洛阳的夏日,在蝉鸣与浮华间悄然滑过。修文坊的陈府依旧维持着表面的宁静,仿佛一块被投入沸水却迟迟不化的寒冰。然而,冰层之下,暗流奔涌的速度,正在加快。
王二狗发现的“货郎”线索,经由老猫的深挖,渐渐浮出水面。那处位于西郊的废弃陶窑,并非无人问津,而是被一伙来历不明的人占据,作为临时据点。他们行事谨慎,昼伏夜出,与城内多家府邸的下人有过接触,其中就包括卢杞府上的一名采买管事,以及已被羁押的赵崇一位远房侄子的家仆。
“将军,西郊陶窑的人,手法不像军中斥候,倒像是豪门蓄养的死士或江湖人。他们与卢府、赵家的联系很隐蔽,但并非无迹可寻。”老猫在深夜的书房内,向陈骤汇报,独眼中精光闪烁,“另外,我们的人发现,卢杞门下一位负责清议的幕僚,近日与赵崇旧部中的几个关键人物密会数次。”

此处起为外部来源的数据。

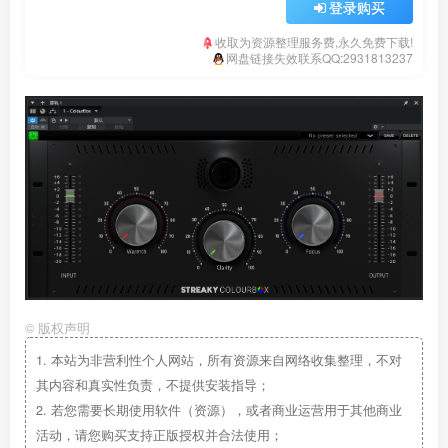
登录购买
收取为资源整理服务费,永久免费下载!
网盘链接失效联系QQ:2931813237
©
版权声明
1.
本站为非营利性个人网站，所有资源来自网络收集整理，不对
其内容和真实性负责，不提供安装指导；
2.
若您需要长期使用软件（资源），或者商业运营用于其他商业
活动，请您购买支持正版授权并合法使用；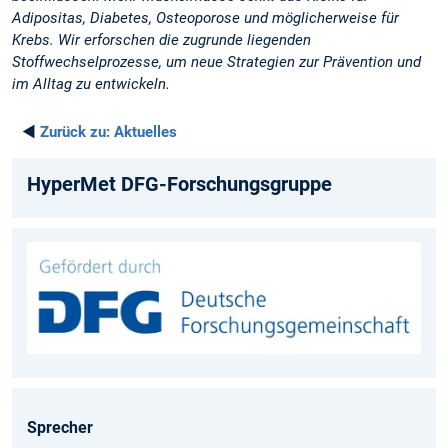
Adipositas, Diabetes, Osteoporose und möglicherweise für
Krebs. Wir erforschen die zugrunde liegenden
Stoffwechselprozesse, um neue Strategien zur Prävention und
im Alltag zu entwickeln.
◄
Zurück zu:
Aktuelles
HyperMet DFG-Forschungsgruppe
Sprecher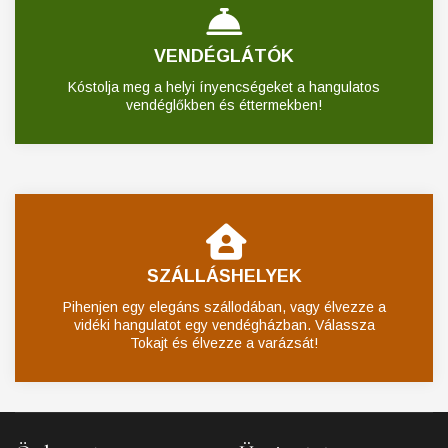
VENDÉGLÁTÓK
Kóstolja meg a helyi ínyencségeket a hangulatos
vendéglőkben és éttermekben!
SZÁLLÁSHELYEK
Pihenjen egy elegáns szállodában, vagy élvezze a
vidéki hangulatot egy vendégházban. Válassza
Tokajt és élvezze a varázsát!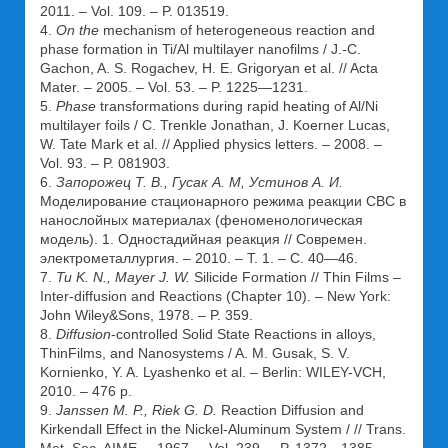
2011. – Vol. 109. – P. 013519.
4.
On the
mechanism of heterogeneous reaction and
phase formation in Ti/Al multilayer nanofilms / J.-C.
Gachon, A. S. Rogachev, H. E. Grigoryan et al. // Acta
Mater. – 2005. – Vol. 53. – P. 1225—1231.
5.
Phase
transformations during rapid heating of Al/Ni
multilayer foils / C. Trenkle Jonathan, J. Koerner Lucas,
W. Tate Mark et al. // Applied physics letters. – 2008. –
Vol. 93. – P. 081903.
6.
Запорожец Т. В., Гусак А. М, Устинов А. И.
Моделирование стационарного режима реакции СВС в
нанослойных материалах (феноменологическая
модель). 1. Одностадийная реакция // Современ.
электрометаллургия. – 2010. – Т. 1. – С. 40—46.
7.
Tu K. N., Mayer J. W.
Silicide Formation // Thin Films –
Inter-diffusion and Reactions (Chapter 10). – New York:
John Wiley&Sons, 1978. – P. 359.
8.
Diffusion
-controlled Solid State Reactions in alloys,
ThinFilms, and Nanosystems / A. M. Gusak, S. V.
Kornienko, Y. A. Lyashenko et al. – Berlin: WILEY-VCH,
2010. – 476 p.
9.
Janssen M. P., Riek G. D.
Reaction Diffusion and
Kirkendall Effect in the Nickel-Aluminum System / // Trans.
Met. Soc. AIME. – 1967. – Vol. 239. – P. 1372—1385.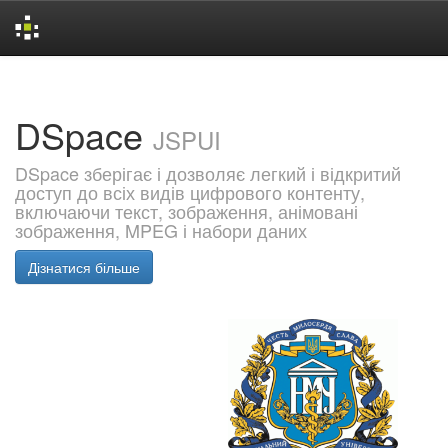
Skip
navigation
DSpace
JSPUI
DSpace зберігає і дозволяє легкий і відкритий
доступ до всіх видів цифрового контенту,
включаючи текст, зображення, анімовані
зображення, MPEG і набори даних
Дізнатися більше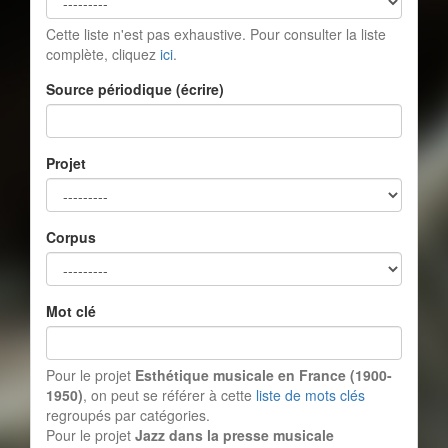
Cette liste n'est pas exhaustive. Pour consulter la liste
complète, cliquez
ici
.
Source périodique (écrire)
Projet
Corpus
Mot clé
Pour le projet
Esthétique musicale en France (1900-
1950)
, on peut se référer à cette
liste de mots clés
regroupés par catégories.
Pour le projet
Jazz dans la presse musicale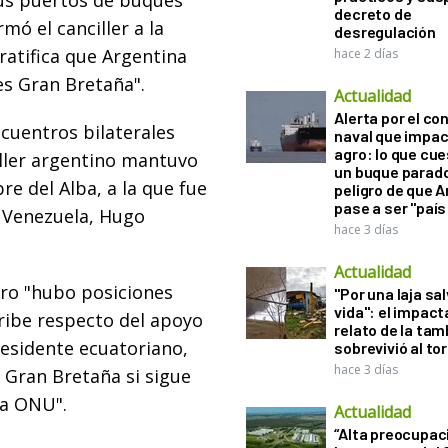
sus puertos de buques
decreto de
mó el canciller a la
desregulación
 ratifica que Argentina
hace 2 días
 es Gran Bretaña".
Actualidad
Alerta por el con
ncuentros bilaterales
naval que impac
agro: lo que cu
iller argentino mantuvo
un buque parado
e del Alba, a la que fue
peligro de que 
pase a ser "país
e Venezuela, Hugo
hace 3 días
Actualidad
ro "hubo posiciones
"Por una laja sa
vida": el impac
aribe respecto del apoyo
relato de la ta
residente ecuatoriano,
sobrevivió al to
hace 3 días
 Gran Bretaña si sigue
la ONU".
Actualidad
“Alta preocupac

陈骤指尖轻轻敲击着桌面。卢杞与赵崇旧部勾结?这并不意外。赵崇虽倒,但其在北疆和朝中经营多年的势力盘根错节,卢杞想要借此机会扩大影响力,甚至将打压自己的力量整合起来,是必然之举。
“他们近期可有具体动向?”
“还在串联,似乎在酝酿一次更大的弹劾,目标直指将军您拥兵自重,结交勋贵,意图不轨。另外,他们可能想在将军的婚礼上做文章。”老猫语气凝重。
婚礼……陈骤眼神一冷。他和苏婉的婚事,由皇帝亲口提及,礼部操办,本是荣耀,却也成了最容易被人攻讦、制造事端的场合。
“盯紧他们,尤其是与卢府、赵家有关的所有人。西郊陶窑那边,先不要打草惊蛇,摸清他们所有联络点和人员。”
“明白。”
老猫离去后,陈骤独坐良久。卢杞一党的动作比他预想的还要快,还要狠。不仅要在朝堂上将他定性为“权奸”,还要在他人生最重要的时刻泼上脏水。这已不仅仅是政见不合,而是你死我活的斗争。
与此同时,北疆的局势,已不再是暗流,而是化作了实实在在的刀兵相交。